March 12th, Tuesday:
- Chinese Egg Drop Soup (Crab Flakes, Spinach, Carrot, Onion, Egg, Chicken, Bamboo Shoots, Shark Fin)
- Spring Rain Salad (Glass Noodles, Bean Sprouts, Cucumber, Bamboo Shoots, Carrot, Wakame Seaweed, Cloud Ear Mushroom)
- Breaded Shrimp
- Strawberry Jam
- Coppe Bread
- Kcal: 663
Moyashi (bean sprouts) are the sprouts of bean type plants like soybeans. They include vitamin C, which protects our body from stress and builds our power of resistance against illnesses.
Before I came to Japan, I couldn’t say I was very good friends with beansprouts. In the school lunch when I was a child, we would have a sort of noodle beansprout dish that I was always a bit dismayed at: mostly because there were more beansprouts than noodles in the dish! Also, I think they weren’t cooked probably maybe, but I don’t clearly remember. Anyway, bean sprouts on a whole have a very poor reputation in America, but actually they are used in all sorts of delicious dishes here in Japan. They are also quite healthy and easy to grow at home, which make them a very wonderful plant. So bean sprouts and I have become friends once again today.
Oh and another note about today’s food: note the soup has shark fin in it! Maybe it will make my skin beautiful!

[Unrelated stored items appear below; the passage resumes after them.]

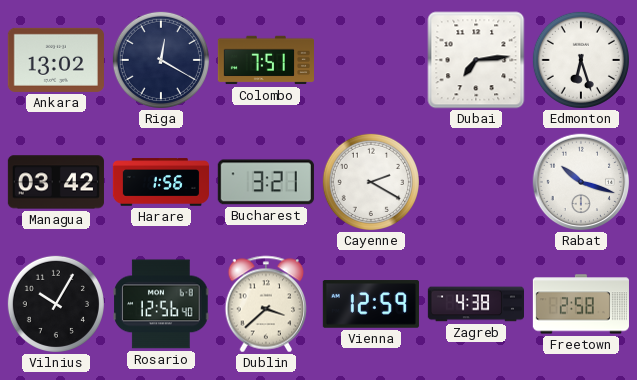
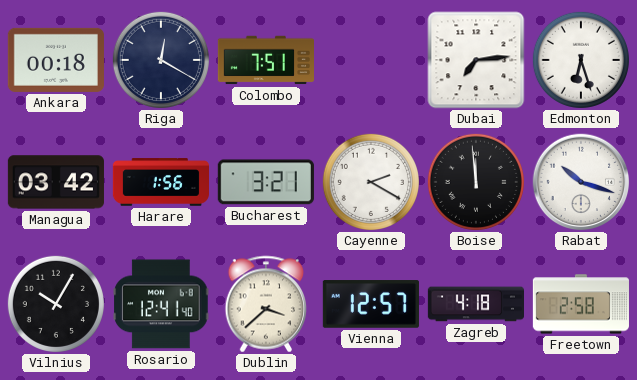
Ankara: 13:02 -> 00:18
Boise: none -> 11:59
Rosario: 12:56 -> 12:41
Vienna: 12:59 -> 12:57
Zagreb: 4:38 -> 4:18
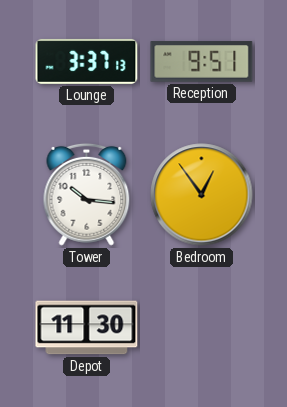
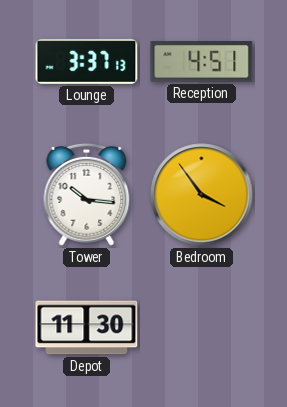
Reception: 9:51 -> 4:51
Bedroom: 12:54 -> 3:54
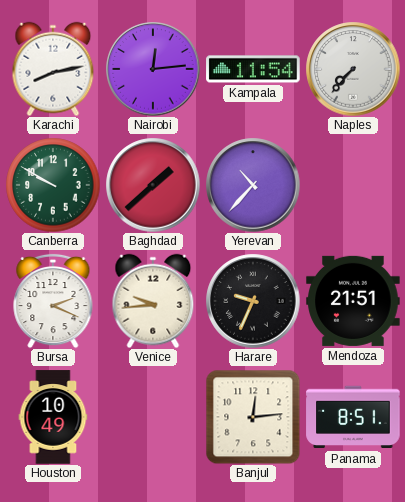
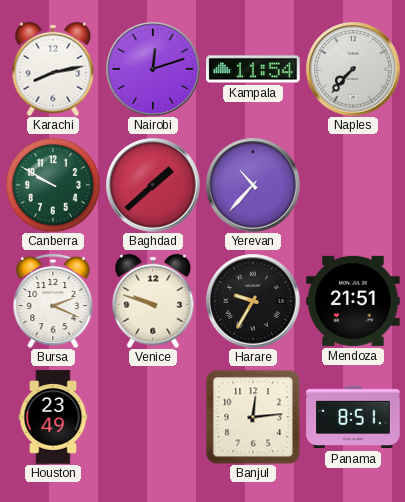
Nairobi: 12:14 -> 12:12
Venice: 9:44 -> 9:48
Harare: 9:34 -> 9:35
Houston: 10:49 -> 23:49
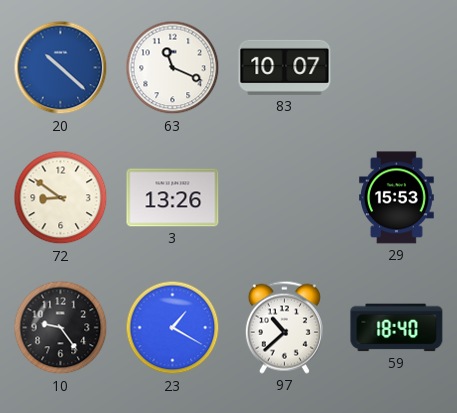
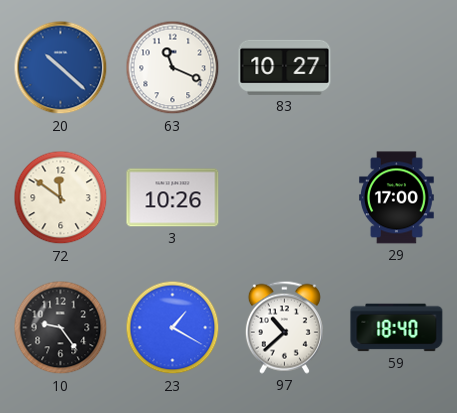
83: 10:07 -> 10:27
72: 8:51 -> 11:51
3: 13:26 -> 10:26
29: 15:53 -> 17:00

The third years got their year books today. In my homeland, all students have the option of purchasing the year book, and the bulk of year book contains portrait photographs of every student, which serves as a sort of record of all the pupils enrolled every year. In Japan, only the third years get yearbooks, and they contain just photoes and messages all about the third years. However, at the Entrance and Graduation ceremony, formal photographs are taken of all the students together, and that in turn serves as a record of the pupils enrolled. The tradition of taking a group photograph goes back to the start and public schooling/photography in Japan. Some of my schools have posted on the wall such group photographs going back to the Taisho period (1920s). It is pretty fascinating to look at them: how the number of students decreased, how the clothing and fashions changed, how the school building changed, and even how the features of the students and teachers faces changed as time progressed through the frontier period, through the war and finally into the modern era.
A Year Book photograph from the Taisho Period! From my personal collection.
The charming snow sculpture in front of the school made by the students. It is a mushroom character called “Nameko”.